What happened to CARe?
CARe was a system of UPMC that is no longer operational. It helped researchers at UPMC and the University of Pittsburgh get data and has been replaced by R3. Any new updates of data that you received previously via CARe will need to go through the R3 process for any continuation. All new projects that need data must go through R3.

What is a specification?
A specification is a document that both the researcher and the R3 team agrees to adhere to when assembling your data for you. An example of the beginning of the specification is below:

What is an attestation and why do I have to sign one in order to get my data?

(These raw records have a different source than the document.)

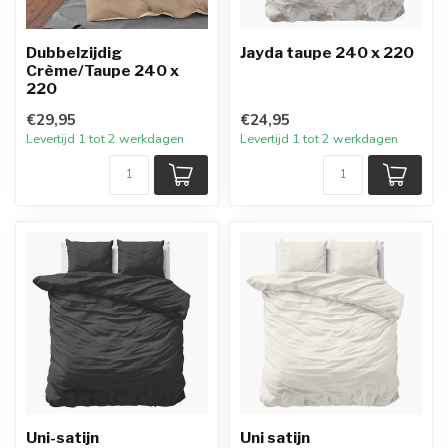
Dubbelzijdig
Jayda taupe 240 x 220
Crème/Taupe 240 x
220
€29,95
€24,95
Levertijd 1 tot 2 werkdagen
Levertijd 1 tot 2 werkdagen
Uni-satijn
Uni satijn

An attestation is an informal assertion we require to document our work, not a legal contract. It demonstrates for everyone that we are “on the same page”, literally, between the researcher and the R3 team. The researcher is responsible for sending a 32-digit Pitt account number for billing, keeping the data secure per IRB requirements, and adhering to other rules and regulations set forth by the IRB, CTSI, and UPMC. R3 is responsible for securely delivering the data described on the specification.